RUCO hot mud will set 10 min. before bag time says.
RUCO 90 sets in 45 min
45 sets in 30
20 sets in 15 ....No matter the water or the way you mix It sets fast.


Ruco products are bottom of the barrel dollar store trash/junk/!


----------



## Paulie (Aug 27, 2011)

I work with hot mud (setting type) quite a bit. There are different factors that make it go off faster than the time on the bag. The biggest we've found is contamination from old to new batch. Also temp of water used to mix and I've found that well water seems to make it go off faster but have no clue why.

It's nice putting all three coats on in one day tho.


----------



## PrecisionTaping (Feb 2, 2012)

Paulie said:


> I work with hot mud (setting type) quite a bit. There are different factors that make it go off faster than the time on the bag. The biggest we've found is contamination from old to new batch. Also temp of water used to mix and I've found that well water seems to make it go off faster but have no clue why.
> 
> It's nice putting all three coats on in one day tho.


Yup! You're absolutely right.
Warm water can almost cut your time in half. But ya, dirty water will do it too. If your mixing a 2nd batch in the same pail, make sure the pail is really clean from the previous batch. Residue left over from the previous batch will off balance your new chemical mix and cause it to dry quicker.


----------



## Collin (Dec 22, 2011)

I like ProRoc Lite
does anyone know what the differences is with Durabond and sheetrock there both made by CGC so.......... :blink:


----------



## Collin (Dec 22, 2011)

PrecisionTaping said:


> Yup! You're absolutely right.
> Warm water can almost cut your time in half. But ya, dirty water will do it too. If your mixing a 2nd batch in the same pail, make sure the pail is really clean from the previous batch. Residue left over from the previous batch will off balance your new chemical mix and cause it to dry quicker.


ooo good to know thank:thumbsup: Paulie & PrecisionTaping


----------



## Paulie (Aug 27, 2011)

PrecisionTaping said:


> Yup! You're absolutely right.
> Warm water can almost cut your time in half. But ya, dirty water will do it too. If your mixing a 2nd batch in the same pail, make sure the pail is really clean from the previous batch. Residue left over from the previous batch will off balance your new chemical mix and cause it to dry quicker.

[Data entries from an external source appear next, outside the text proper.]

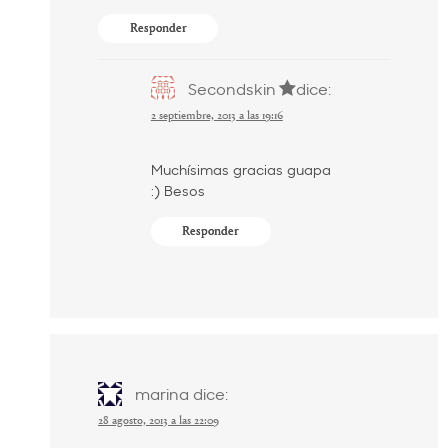
Responder
Secondskin
dice:
2 septiembre, 2013 a las 19:16
Muchísimas gracias guapa
:) Besos
Responder
marina
dice:
28 agosto, 2013 a las 22:09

Also dipping a cup or whatever into your new water will contaminate. Even dust during mixing will fall in new water screwing it up. We use a camping type water container that has a spigot now for that reason. Works great.



Collin said:


> I like ProRoc Lite
> does anyone know what the differences is with Durabond and sheetrock there both made by CGC so.......... :blink:


Durobond or as we call it "brown bag" is a shade off of concrete and don't even think about sanding it. We use it for basement posts where kids are likely to run into it with toys for filler. Then go over with easy sand and topping.


----------



## moore (Dec 2, 2010)

All my buckets are clean ,but this time of year the water is cold.
The perfect atmosphere for mixing hot mud is impossible..
stay-smooth is the best hot mud out there...sheet rock brand is good also ..
but no hot mud is sandable IMO..



3 coats in 1 day don't work. It's fast setting..not fast drying..when finishing drywall each coat needs to completely CURE before the next pass.


----------



## Philma Crevices (Jan 28, 2012)

Hotmud in boxes and pumps is fine, i'd recomend 90 for your first time (like a virgin ) Easy clean pump for sure. Need to have a good water source for cleanout though. Theres a post in Drywall Tools to make a nice little cleanout station


----------



## Paulie (Aug 27, 2011)

moore said:


> All my buckets are clean ,but this time of year the water is cold.
> The perfect atmosphere for mixing hot mud is impossible..
> stay-smooth is the best hot mud out there...sheet rock brand is good also ..
> but no hot mud is sandable IMO..
> ...


I agree, the set is a chemical process, the drying only is complete when the water leaves the mix. But putting another coat over a previous one after it's set up but before the water is evaporated is acceptable IMO.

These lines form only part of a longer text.